Bernie had the good grace to look embarrassed. "You know how it is, Arch, Debra and Dee are pretty close. She's calmed down over the years and she realizes Dee was more at fault than you."
"That's mighty nice of her since Dee was the one with another guy between her legs!" Arch said tautly. "I'm sorry, Bernie, but even after all this time her cheating on me after all I went through to support her really pisses me off."
"I can understand that Arch, though I wish you'd talk to someone about it. It isn't good for your health to carry a grudge this long."
"Is that what you think I'm doing? I'm not carrying a grudge Bernie. I rarely think about Dee nowadays. It is only at times like this, when the conversation comes around to her, that old memories get dredged up. I loved her, Bernie! I loved her with all my heart. I thought we'd grow old together. When it turned out her physical problems wouldn't let us have children I was just as devastated as she was, but you'd never know it according to her, or Debra, for that matter.
"I was the dutiful loving husband to her for twelve years, while she went through therapy, and then when she retreated from me day by day. Did I tell you that she cursed me out for trying to set up a 40th birthday party for her?"
Bernie's eyes opened wide at that comment. "No, I didn't know that."
"Oh yeah, I was stunned to say the least but I apologized and never brought it up again but the coldness in our marriage just got worse. We were two people sharing a house but there was really no marriage, we could have been brother and sister for all the intimacy we shared the last two years. I tried everything I could to bring her back to me Bernie, I really did, but how much can one man do when the other person isn't even trying! I'd been questioning the viability of the marriage even before the affair so catching her with another man was just the last in a long line of things that should have told me the marriage was over. The only thing I regret about it is it took a heart attack to wake me from the stupor I'd been in for years."
Arch wound down at this time, talking about this had taken more out of him than he'd realized it would and his shoulders slumped while he stared at his plate, his hunger no longer present.
Bernie laid his hand on his friend's shoulder and squeezed. "I'm sorry, Arch, I didn't know."
"Nobody really does, unless Dee's told them. I didn't want to talk about it, still don't, but I felt you deserved the other side of the story since I'm sure you've heard Dee's side."
"I'll admit that I have but being in my position I knew there had to be more than I was hearing, after all there are two sides to every dispute. I hope you won't get upset but I have to ask, do you still love her?"

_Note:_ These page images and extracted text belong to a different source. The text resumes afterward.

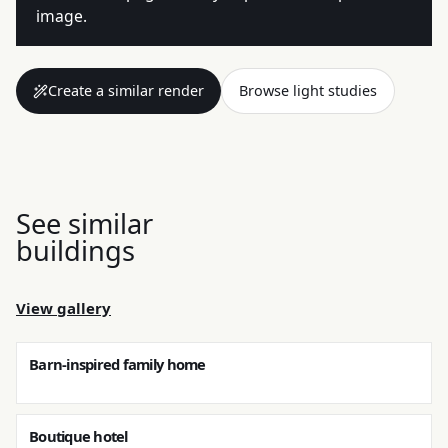
image.
Create a similar render
Browse light studies
See similar
buildings
View gallery
Barn-inspired family home
Boutique hotel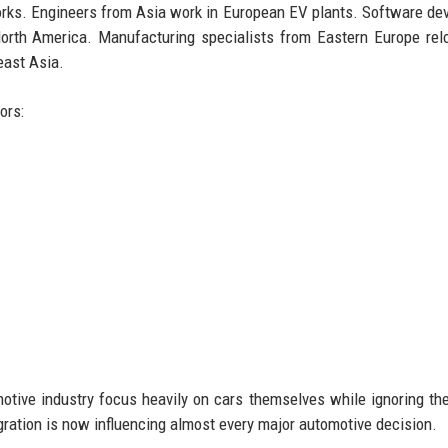
rks. Engineers from Asia work in European EV plants. Software de
orth America. Manufacturing specialists from Eastern Europe rel
east Asia.
ors:
tive industry focus heavily on cars themselves while ignoring th
ration is now influencing almost every major automotive decision.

Arch paused and took a deep breath, letting it out through his teeth before he replied. "I've asked myself the same question. Do I still love her? If I'm going to be honest I'd have to say yes, I still love her. We had some good years together, there just weren't enough of them, and the bad years outweighed the good. The thing is, though I still love her I'm not "in love" with her, you know? I love her like a friend who's been away for a long time. I remember the good times we had and sometimes wonder what happened, but she's been gone so long that any feelings of being in love with her are long gone. Besides, it doesn't matter anyway, she's engaged now isn't she? I remember seeing the notice in the paper a while ago."